Alma’s sister store on Avalon Beach, St. Alma draws attention with its large burgundy doors at the entrance and its six-foot refrigerator that holds a huge array of fresh seafood. It was important that Five Foot One’s design conveyed the perfect blend of minimal Mexican modernism inside the 100-capsule venue while complementing their authentic cuisine and prime location.
“It’s unique to St. Alma – I would sum it up as fresh and chic yet laid back and soulful with an edgy twist. You could say we like to juxtapose a fun and engaging style of service with a sophisticated dining experience and layout,” says owner Jack Leary.

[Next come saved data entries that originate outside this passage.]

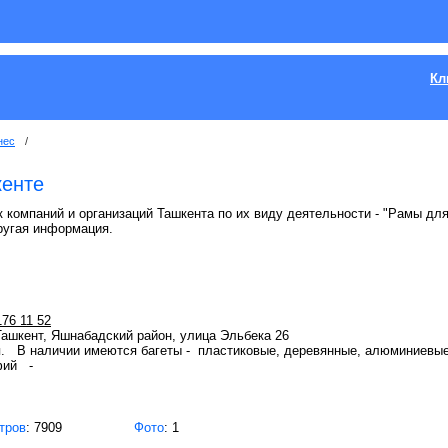
Кл
нес
/
кенте
 компаний и организаций Ташкента по их виду деятельности - "Рамы для 
ругая информация.
176 11 52
 Ташкент, Яшнабадский район, улица Эльбека 26
я. В наличии имеются багеты - пластиковые, деревянные, алюминие
фий -
тров
: 7909
Фото
: 1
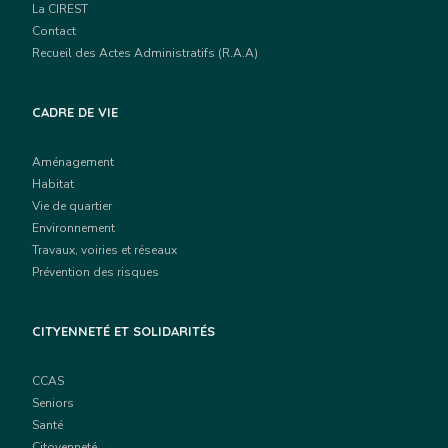
La CIREST
Contact
Recueil des Actes Administratifs (R.A.A)
CADRE DE VIE
Aménagement
Habitat
Vie de quartier
Environnement
Travaux, voiries et réseaux
Prévention des risques
CITYENNETÉ ET SOLIDARITÉS
CCAS
Seniors
Santé
Citoyenneté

Five Foot One director Kat Thompson says the whole process was organic, evolving from the initial demolition which revealed interesting and solid architecture of the original bank site.
“A number of the original features have then been retained – exposed burgundy roof trusses as well as rough sawn timber beams, even the original bank vault has been incorporated and revamped into the new structure” , she says.
“We discovered a stunning ceiling with enormous height that runs through the center of the restaurant – we had to make the most of it! Now a woven fabric ceiling hangs in this void moving naturally with the ocean breeze.
Thompson says the cool-toned palette was inspired by the restaurant’s immediate location.
“We channeled a fresh and light base palette in response to the coastal setting and inserted vibrant color blocking in key focal areas. For example, a striking burgundy was used to highlight the main entrance and the bar to attract customers. We offset the boldness of burgundy with soft earthy tones of terracotta, accents of green and mustard elsewhere in the restaurant,” she says.
Curved bar area display shelves highlight Five Foot One’s attention to detail. It features a four meter long geometric textured sculptural piece that sits at the center of the restaurant. Timbers and beach woven materials are among the furniture fittings.
The combination of different seating options was crucial for the operation of the restaurant. “We wanted diners to have a more intimate dining experience with stools at the bar and in the kitchen,” says Leary.